**EXERCISE INSTRUCTIONS:**
Transcribe exactly the line that contains "Einweg-Slip Damen" and every line after it to the end of the entries, and nothing more.

**DATA PROVIDED:**
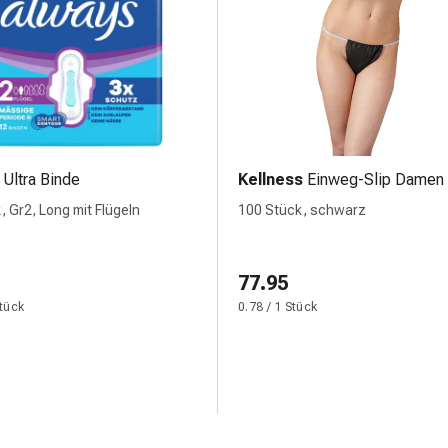
Ultra Binde
Kellness
Einweg-Slip Damen
, Gr2, Long mit Flügeln
100 Stück, schwarz
77.95
Stück
0.78 / 1 Stück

**TASK ANSWER:**
Einweg-Slip Damen
, Gr2, Long mit Flügeln
100 Stück, schwarz
77.95
Stück
0.78 / 1 Stück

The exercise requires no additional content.